Alors l'un des meilleurs se désigne pour le sacrifice. On l'attache à une table où il est nourri frugalement et où il prie.

Après 20 ou 30 jours, quand la colère divine est apaisée, le sacrifié redescend de la coupole où la table était hissée ou se fait prêtre.

Dans les parties élevées du temple, il y a 24 prêtres qui chantent quelques psaumes à Dieu.

Ils observent les étoiles et les effets qu'elles produisent.

Les Solariens savent ainsi dans quel pays certains changements sont en cours ou en vue.

Ces observations déterminent aussi l'heure de la génération, les jours de semailles et de récoltes.

Les prêtres écrivent et font de la recherche. C'est parmi eux que se trouve le futur Soleil.

Au temple, il y a toujours un prêtre qui prie Dieu, il est remplacé chaque heure.

Après chaque repas, les prêtres chantent des chants chrétiens, hébreux, païens, des hymnes d'amour, de sagesse et de toutes vertus.

Ils ont quatre grandes fêtes qui tombent quand le soleil entre dans le Bélier, le Cancer, la Balance et le Capricorne.

À chaque conjonction et opposition de la pleine lune, il y a fête.

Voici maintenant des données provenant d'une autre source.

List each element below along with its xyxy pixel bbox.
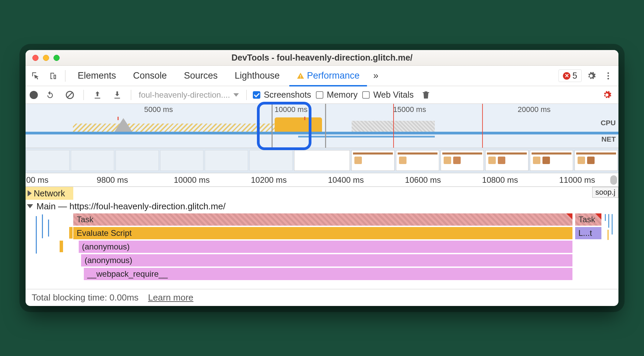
performance-toolbar: foul-heavenly-direction.... Screenshots … bbox=[26, 86, 618, 104]
record-button[interactable] bbox=[30, 91, 38, 99]
flame-anonymous-2[interactable]: (anonymous) bbox=[81, 254, 572, 266]
upload-icon[interactable] bbox=[90, 87, 105, 102]
recording-dropdown[interactable]: foul-heavenly-direction.... bbox=[137, 90, 240, 100]
error-count-badge[interactable]: ✕ 5 bbox=[558, 69, 582, 82]
trash-icon[interactable] bbox=[418, 87, 433, 102]
scrollbar[interactable] bbox=[610, 175, 617, 185]
download-icon[interactable] bbox=[110, 87, 125, 102]
svg-point-0 bbox=[608, 72, 609, 74]
total-blocking-time: Total blocking time: 0.00ms bbox=[32, 292, 139, 303]
time-ruler[interactable]: 00 ms 9800 ms 10000 ms 10200 ms 10400 ms… bbox=[26, 173, 618, 187]
settings-gear-icon[interactable] bbox=[584, 68, 599, 83]
main-track-header[interactable]: Main — https://foul-heavenly-direction.g… bbox=[26, 201, 226, 212]
timeline-overview[interactable]: 5000 ms 10000 ms 15000 ms 20000 ms CPU N… bbox=[26, 104, 618, 148]
inspect-element-icon[interactable] bbox=[28, 68, 43, 83]
webvitals-checkbox[interactable]: Web Vitals bbox=[362, 90, 414, 100]
error-icon: ✕ bbox=[563, 72, 570, 80]
flame-task-2[interactable]: Task bbox=[575, 213, 602, 226]
network-resource-chip[interactable]: soop.j bbox=[592, 187, 618, 198]
flame-task[interactable]: Task bbox=[73, 213, 572, 226]
titlebar: DevTools - foul-heavenly-direction.glitc… bbox=[26, 50, 618, 66]
window-title: DevTools - foul-heavenly-direction.glitc… bbox=[26, 53, 618, 63]
more-tabs-button[interactable]: » bbox=[369, 66, 382, 86]
warning-icon bbox=[297, 72, 304, 80]
flame-evaluate-script[interactable]: Evaluate Script bbox=[73, 227, 572, 239]
kebab-menu-icon[interactable] bbox=[601, 68, 616, 83]
screenshots-checkbox[interactable]: Screenshots bbox=[253, 90, 311, 100]
network-track-header[interactable]: Network bbox=[26, 187, 73, 200]
svg-line-4 bbox=[67, 93, 72, 97]
device-toolbar-icon[interactable] bbox=[45, 68, 60, 83]
learn-more-link[interactable]: Learn more bbox=[148, 292, 194, 303]
chevron-down-icon bbox=[233, 93, 239, 97]
clear-icon[interactable] bbox=[62, 87, 77, 102]
capture-settings-gear-icon[interactable] bbox=[599, 87, 614, 102]
tab-performance[interactable]: Performance bbox=[289, 66, 367, 86]
tab-elements[interactable]: Elements bbox=[70, 66, 124, 86]
annotation-highlight bbox=[257, 102, 311, 150]
flame-anonymous-1[interactable]: (anonymous) bbox=[79, 241, 572, 253]
tab-console[interactable]: Console bbox=[126, 66, 174, 86]
tab-lighthouse[interactable]: Lighthouse bbox=[227, 66, 287, 86]
chevron-down-icon bbox=[27, 204, 33, 208]
flame-chart[interactable]: Network soop.j Main — https://foul-heave… bbox=[26, 187, 618, 289]
svg-point-1 bbox=[608, 75, 609, 77]
svg-point-2 bbox=[608, 78, 609, 79]
flame-layout[interactable]: L...t bbox=[575, 227, 602, 239]
status-bar: Total blocking time: 0.00ms Learn more bbox=[26, 289, 618, 306]
devtools-window: DevTools - foul-heavenly-direction.glitc… bbox=[26, 50, 618, 306]
panel-tabs: Elements Console Sources Lighthouse Perf… bbox=[26, 66, 618, 86]
screenshot-strip[interactable] bbox=[26, 148, 618, 173]
chevron-right-icon bbox=[28, 190, 32, 196]
memory-checkbox[interactable]: Memory bbox=[316, 90, 357, 100]
reload-icon[interactable] bbox=[43, 87, 58, 102]
flame-webpack-require[interactable]: __webpack_require__ bbox=[84, 268, 572, 280]
tab-sources[interactable]: Sources bbox=[177, 66, 225, 86]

Le jour anniversaire de la fondation de la ville et des victoires est également férié.

Les femmes chantent, les hommes jouent de la trompette et des tambours.

Les poètes chantent les louanges des braves.

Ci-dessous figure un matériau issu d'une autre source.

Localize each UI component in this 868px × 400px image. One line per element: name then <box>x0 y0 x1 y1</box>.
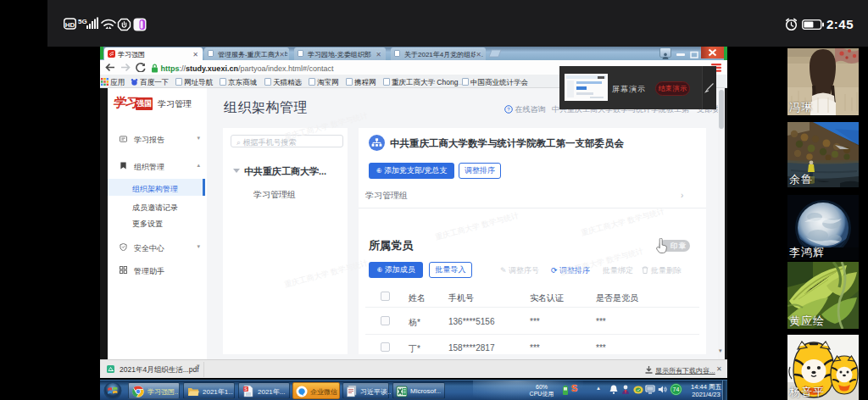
svg-text:HD: HD <box>65 21 75 29</box>
svg-text:74: 74 <box>673 386 680 392</box>
svg-text:?: ? <box>507 107 510 112</box>
svg-text:5G: 5G <box>78 18 87 25</box>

On honore les vivants qui ont fait des inventions ou ont rendu des services à la communauté mais on élève des statues qu'aux morts.

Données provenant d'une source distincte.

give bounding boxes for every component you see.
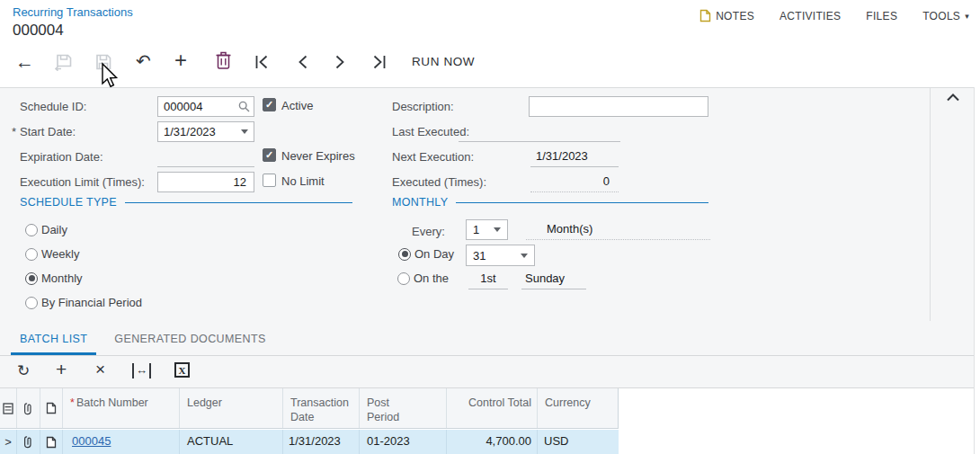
cell-currency[interactable]: USD xyxy=(538,430,619,454)
batch-number-link[interactable]: 000045 xyxy=(72,434,111,448)
grid-header-notes[interactable] xyxy=(40,388,63,428)
execution-limit-label: Execution Limit (Times): xyxy=(20,175,145,189)
go-next-button[interactable] xyxy=(334,55,346,69)
note-file-icon xyxy=(46,402,57,414)
activities-label: ACTIVITIES xyxy=(780,10,841,22)
save-and-close-button[interactable] xyxy=(54,54,73,71)
save-button[interactable] xyxy=(95,54,111,70)
col-header-currency[interactable]: Currency xyxy=(538,388,619,428)
cell-transaction-date[interactable]: 1/31/2023 xyxy=(283,430,360,454)
on-the-weekday-field[interactable]: Sunday xyxy=(521,269,586,289)
expiration-date-field[interactable] xyxy=(157,147,254,167)
start-date-input[interactable] xyxy=(157,121,254,142)
cell-post-period[interactable]: 01-2023 xyxy=(360,430,447,454)
schedule-id-label: Schedule ID: xyxy=(20,100,86,113)
radio-on-day[interactable]: On Day xyxy=(398,247,454,261)
row-note-cell[interactable] xyxy=(40,430,63,454)
every-unit-field: Month(s) xyxy=(526,219,710,240)
breadcrumb[interactable]: Recurring Transactions xyxy=(13,5,133,19)
schedule-id-field-wrap xyxy=(157,96,254,117)
back-button[interactable]: ← xyxy=(15,51,34,73)
never-expires-label: Never Expires xyxy=(281,149,355,163)
row-expand-icon: > xyxy=(4,431,12,454)
go-last-button[interactable] xyxy=(371,55,387,69)
every-select[interactable]: 1 xyxy=(466,219,508,240)
row-expand-cell[interactable]: > xyxy=(0,430,17,454)
undo-button[interactable]: ↶ xyxy=(136,50,151,72)
fit-width-icon: ↔ xyxy=(136,363,147,377)
tools-button[interactable]: TOOLS ▾ xyxy=(922,10,969,22)
cell-ledger[interactable]: ACTUAL xyxy=(180,430,283,454)
col-header-batch-number[interactable]: *Batch Number xyxy=(63,388,180,428)
chevron-down-icon xyxy=(521,254,528,258)
col-header-post-period[interactable]: Post Period xyxy=(360,388,447,428)
radio-by-financial-period-circle[interactable] xyxy=(25,297,38,309)
header-menu: NOTES ACTIVITIES FILES TOOLS ▾ xyxy=(699,9,969,22)
go-first-button[interactable] xyxy=(254,55,270,69)
tab-generated-documents[interactable]: GENERATED DOCUMENTS xyxy=(105,323,275,355)
chevron-down-icon[interactable] xyxy=(241,129,248,134)
tab-bar: BATCH LIST GENERATED DOCUMENTS xyxy=(0,323,975,356)
notes-button[interactable]: NOTES xyxy=(699,9,754,22)
col-header-control-total[interactable]: Control Total xyxy=(447,388,538,428)
description-input[interactable] xyxy=(529,96,708,117)
paperclip-icon xyxy=(23,435,33,449)
on-the-ordinal-field[interactable]: 1st xyxy=(468,269,508,289)
section-rule xyxy=(125,202,352,203)
radio-daily-circle[interactable] xyxy=(25,224,38,236)
schedule-type-section-header: SCHEDULE TYPE xyxy=(20,196,352,209)
previous-record-icon xyxy=(297,55,308,69)
note-icon xyxy=(699,9,711,22)
next-execution-field: 1/31/2023 xyxy=(530,147,619,167)
executed-times-field: 0 xyxy=(530,172,619,192)
never-expires-checkbox[interactable] xyxy=(263,148,276,162)
grid-add-row-button[interactable]: + xyxy=(56,359,67,380)
tools-label: TOOLS xyxy=(922,10,960,22)
grid-refresh-button[interactable]: ↻ xyxy=(17,361,30,380)
search-icon[interactable] xyxy=(238,101,250,112)
next-record-icon xyxy=(334,55,346,69)
row-attachment-cell[interactable] xyxy=(17,430,40,454)
col-header-transaction-date[interactable]: Transaction Date xyxy=(283,388,360,428)
trash-icon xyxy=(215,50,232,70)
table-row[interactable]: > 000045 ACTUAL 1/31/2023 01-2023 4,700.… xyxy=(0,430,619,454)
monthly-section-header: MONTHLY xyxy=(392,196,708,209)
add-record-button[interactable]: + xyxy=(174,48,187,73)
radio-weekly-circle[interactable] xyxy=(25,248,38,261)
description-label: Description: xyxy=(392,100,454,113)
panel-right-border xyxy=(974,87,975,454)
go-previous-button[interactable] xyxy=(297,55,308,69)
execution-limit-input[interactable] xyxy=(157,172,254,192)
radio-monthly[interactable]: Monthly xyxy=(25,272,83,285)
page-title: 000004 xyxy=(13,22,64,40)
no-limit-checkbox[interactable] xyxy=(263,174,276,187)
col-header-ledger[interactable]: Ledger xyxy=(180,388,283,428)
run-now-button[interactable]: RUN NOW xyxy=(412,55,475,68)
radio-daily[interactable]: Daily xyxy=(25,223,67,236)
grid-header-settings[interactable] xyxy=(0,388,17,428)
schedule-type-title: SCHEDULE TYPE xyxy=(20,196,117,209)
start-date-field-wrap xyxy=(157,121,254,142)
files-button[interactable]: FILES xyxy=(866,10,897,22)
last-record-icon xyxy=(371,55,387,69)
radio-monthly-circle[interactable] xyxy=(25,272,38,285)
grid-fit-width-button[interactable]: ↔ xyxy=(132,363,151,378)
activities-button[interactable]: ACTIVITIES xyxy=(780,10,841,22)
radio-weekly[interactable]: Weekly xyxy=(25,247,79,261)
collapse-panel-button[interactable] xyxy=(946,93,966,107)
delete-button[interactable] xyxy=(215,50,232,70)
grid-export-excel-button[interactable]: X xyxy=(174,362,190,378)
notes-label: NOTES xyxy=(716,10,754,22)
tab-batch-list[interactable]: BATCH LIST xyxy=(11,323,96,355)
radio-on-the-circle[interactable] xyxy=(397,272,410,285)
cell-batch-number[interactable]: 000045 xyxy=(63,430,180,454)
grid-delete-row-button[interactable]: × xyxy=(95,360,105,379)
cell-control-total[interactable]: 4,700.00 xyxy=(447,430,538,454)
note-file-icon xyxy=(46,436,57,449)
on-day-select[interactable]: 31 xyxy=(466,245,535,266)
radio-by-financial-period[interactable]: By Financial Period xyxy=(25,296,142,309)
radio-on-day-circle[interactable] xyxy=(398,248,411,261)
active-checkbox[interactable] xyxy=(263,98,276,111)
grid-header-attachments[interactable] xyxy=(17,388,40,428)
radio-on-the[interactable]: On the xyxy=(397,272,449,285)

On incinère les morts pour éviter la peste et tout soupçon d'idolâtrie.

La peinture et la sculpture conservent le souvenir des seuls grands hommes.

Les Solariens prient en regardant l'horizon aux quatre points cardinaux, le matin au levant, puis au couchant, au Midi et au nord ; le soir à l'inverse.

Ils mesurent les mois d'après la lune et l'année d'après le soleil.

Ils approuvent Ptolémée et admirent Copernic.

Ils sont ennemis d'Aristote qu'ils considèrent comme un pédant.

Ils rendent hommage au soleil et aux étoiles comme à des choses vivantes.

Ils voient le soleil comme le trophée de Dieu. Ils croient aux anges.

Les Solariens font dépendre tout de deux principes physiques : le soleil qui est père et la terre qui est mère.

Le monde est un grand animal, et nous sommes en lui, comme les vers sont dans notre corps.

Ils tiennent pour assuré que l'âme est immortelle et qu'elle va rencontrer, après la mort, les esprits des défunts vertueux ou coupables, selon son mérite.

Ils hésitent à affirmer qu'il y a d'autres mondes hors de celui-ci, mais ajoutent que c'est folie de dire qu'il n'y a rien, car le néant ne peut être ni dans le monde ni hors du monde.

Les principes métaphysiques de la réalité sont l'être, c'est-à-dire à Dieu, et le néant qui est manque d'être et condition sans laquelle rien ne se fait, car on n'a pas à faire ce qui est.

La course au néant coïncide avec le Mal et le péché.

Ils adorent Dieu sous forme de Trinité : Puissance, Sagesse, Amour mais ne connaissent pas le fils et le Saint Esprit.

L'Hospitalier pose une dernière question au Génois, il veut savoir ce que pensent les Solariens du péché d'Adam.

Les Solariens pensent que c'est la folie et non la raison qui conduit les hommes, que les bons souffrent et qu'aux méchants revient le bonheur de gouverner.

Ils en déduisent qu'il dut se produire un grand bouleversement dans les choses humaines.

Ils pensent que notre période est sous l'influence de Mercure.

Ils trouvent que les chrétiens sont bien heureux puisqu'il leur suffit de croire que tout le Mal est venu de la faute d'Adam.

Les Solariens pensent que des parents aux enfants, le mal est davantage transmis sous forme de châtiment que de faute.

La faute devrait être reportée aux parents lorsque ceux-ci n'observent pas le moment et le lieu favorables à la génération et que, mauvais pédagogues, ils négligèrent l'éducation.

Les Solariens prédisent des changements qui seront bénéfiques aux chrétiens.

Le Génois révèle à l'Hospitalier que pour les Solariens l'élément féminin confère au ciel la fécondité.

Le Génois pense qu'au XVIIe siècle ce sont les femmes qui règnent.

Enfin, les Solariens croient au libre arbitre.